-------- Study material --------

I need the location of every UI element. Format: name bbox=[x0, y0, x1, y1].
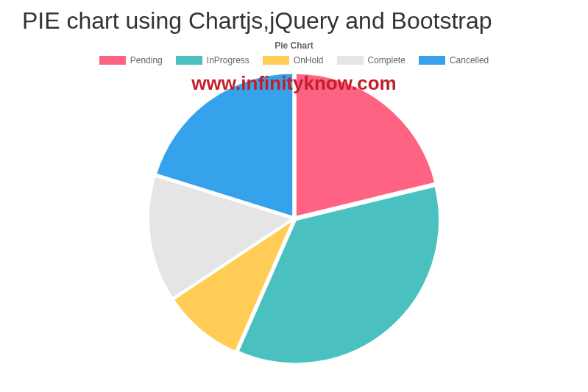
legend-swatch bbox=[419, 56, 445, 65]
legend-label: OnHold bbox=[294, 55, 324, 65]
legend-label: Pending bbox=[130, 55, 163, 65]
pie-chart bbox=[147, 71, 442, 366]
legend-item-complete[interactable]: Complete bbox=[337, 55, 405, 65]
legend-swatch bbox=[337, 56, 364, 65]
watermark-text: www.infinityknow.com bbox=[191, 72, 396, 95]
legend-swatch bbox=[263, 56, 289, 65]
legend-item-cancelled[interactable]: Cancelled bbox=[419, 55, 489, 65]
legend-label: Complete bbox=[368, 55, 405, 65]
chart-container bbox=[0, 71, 588, 366]
legend-label: InProgress bbox=[207, 55, 249, 65]
legend-item-pending[interactable]: Pending bbox=[99, 55, 163, 65]
chart-legend: PendingInProgressOnHoldCompleteCancelled bbox=[0, 55, 588, 65]
legend-swatch bbox=[176, 56, 202, 65]
legend-item-onhold[interactable]: OnHold bbox=[263, 55, 324, 65]
page-title: PIE chart using Chartjs,jQuery and Boots… bbox=[22, 7, 588, 35]
chart-subtitle: Pie Chart bbox=[0, 40, 588, 51]
legend-label: Cancelled bbox=[450, 55, 489, 65]
legend-swatch bbox=[99, 56, 126, 65]
legend-item-inprogress[interactable]: InProgress bbox=[176, 55, 249, 65]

--------

» What you are asked to do
All lines in the entries above that hold the word "interactable" need to be copied.

» Completed exercise
legend-item-complete[interactable]: Complete bbox=[337, 55, 405, 65]
legend-item-cancelled[interactable]: Cancelled bbox=[419, 55, 489, 65]
legend-item-pending[interactable]: Pending bbox=[99, 55, 163, 65]
legend-item-onhold[interactable]: OnHold bbox=[263, 55, 324, 65]
legend-item-inprogress[interactable]: InProgress bbox=[176, 55, 249, 65]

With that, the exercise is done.